- **Problem to solve**:
Copy every line in the records below that contains the word "после".

- **Supplied information**:
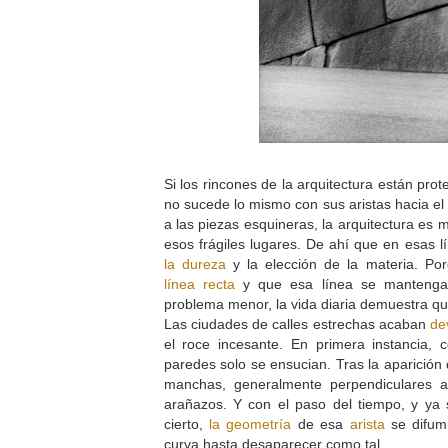
Si los rincones de la arquitectura están pro
no sucede lo mismo con sus aristas hacia el 
a las piezas esquineras, la arquitectura es 
esos frágiles lugares. De ahí que en esas l
la dureza
y la elección de la materia. Po
línea recta
y que esa línea se mantenga
problema menor, la vida diaria demuestra qu
Las ciudades de calles estrechas acaban
de
el roce incesante. En primera instancia, 
paredes solo se ensucian. Tras la aparición
manchas, generalmente perpendiculares a
arañazos. Y con el paso del tiempo, y ya s
cierto,
la geometría
de esa
arista
se difumi
curva hasta desaparecer como tal.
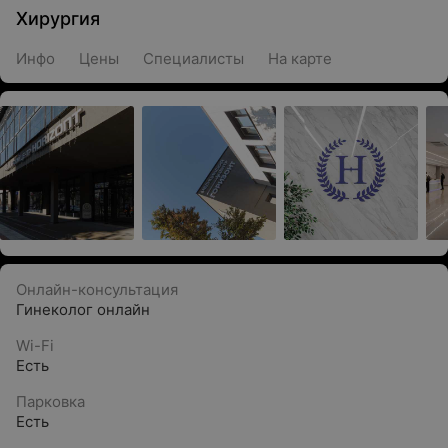
Хирургия
Инфо
Цены
Специалисты
На карте
Онлайн-консультация
Гинеколог онлайн
Wi-Fi
Есть
Парковка
Есть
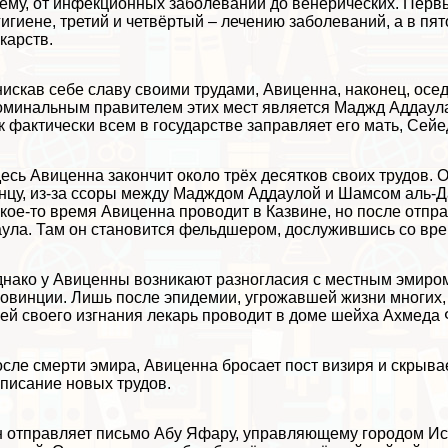
ему, от инфекционных заболеваний до венерических. Перв
гигиене, третий и четвёртый – лечению заболеваний, а в п
карств.
искав себе славу своими трудами, Авиценна, наконец, осед
минальным правителем этих мест является Маджд Аддаула,
к фактически всем в государстве заправляет его мать, Сейе
есь Авиценна закончит около трёх десятков своих трудов. 
нцу, из-за ссоры между Мадждом Аддаулой и Шамсом аль-Д
кое-то время Авиценна проводит в Казвине, но после отпр
ула. Там он становится фельдшером, дослужившись со вре
нако у Авиценны возникают разногласия с местным эмиром, 
овинции. Лишь после эпидемии, угрожавшей жизни многих, 
ей своего изгнания лекарь проводит в доме шейха Ахмеда 
сле cмepти эмира, Авиценна бросает пост визиря и скрывае
писание новых трудов.
 отправляет письмо Абу Яфару, управляющему городом Ис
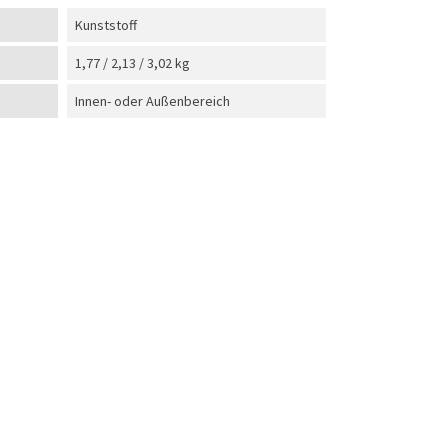
Kunststoff
1,77 / 2,13 / 3,02 kg
Innen- oder Außenbereich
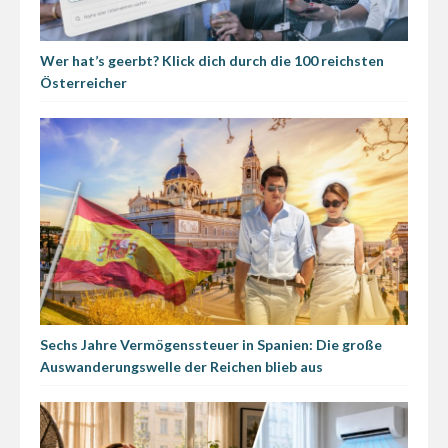
Wer hat’s geerbt? Klick dich durch die 100 reichsten
Österreicher
Sechs Jahre Vermögenssteuer in Spanien: Die große
Auswanderungswelle der Reichen blieb aus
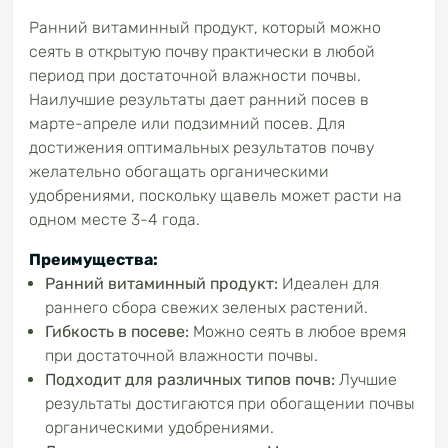
Ранний витаминный продукт, который можно
сеять в открытую почву практически в любой
период при достаточной влажности почвы.
Наилучшие результаты дает ранний посев в
марте-апреле или подзимний посев. Для
достижения оптимальных результатов почву
желательно обогащать органическими
удобрениями, поскольку щавель может расти на
одном месте 3-4 года.
Преимущества:
Ранний витаминный продукт:
Идеален для
раннего сбора свежих зеленых растений.
Гибкость
в посеве:
Можно сеять в любое время
при достаточной влажности почвы.
Подходит для
различных типов почв:
Лучшие
результаты достигаются при обогащении почвы
органическими удобрениями.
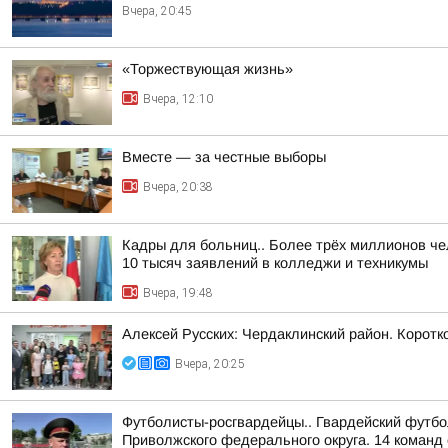
Вчера, 20:45
«Торжествующая жизнь»
Вчера, 12:10
Вместе — за честные выборы
Вчера, 20:38
Кадры для больниц.. Более трёх миллионов че
10 тысяч заявлений в колледжи и техникумы
Вчера, 19:48
Алексей Русских: Чердаклинский район. Коротко
Вчера, 20:25
Футболисты-росгвардейцы.. Гвардейский футбо
Приволжского федерального округа. 14 команд 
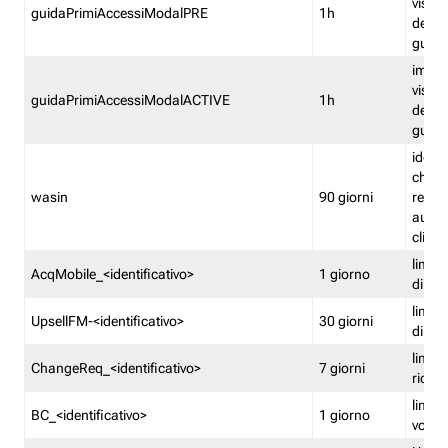
visual
guidaPrimiAccessiModalPRE
1h
della
guida 
imped
visual
guidaPrimiAccessiModalACTIVE
1h
della
guida 
identi
che si
wasin
90 giorni
rete f
autent
clienti
limita
AcqMobile_<identificativo>
1 giorno
di ac
limita
UpsellFM-<identificativo>
30 giorni
di ups
limita
ChangeReq_<identificativo>
7 giorni
ricon
limita
BC_<identificativo>
1 giorno
vouch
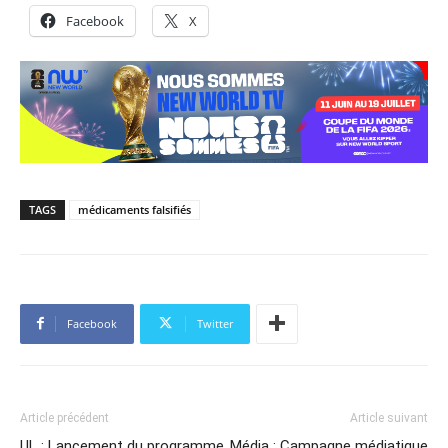
Facebook
X
TAGS
médicaments falsifiés
Facebook
Twitter
Article précédent
Article suivant
UL : Lancement du programme
Média : Campagne médiatique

- **Task response**:
кое-то время Авиценна проводит в Казвине, но после отпр
овинции. Лишь после эпидемии, угрожавшей жизни многих, 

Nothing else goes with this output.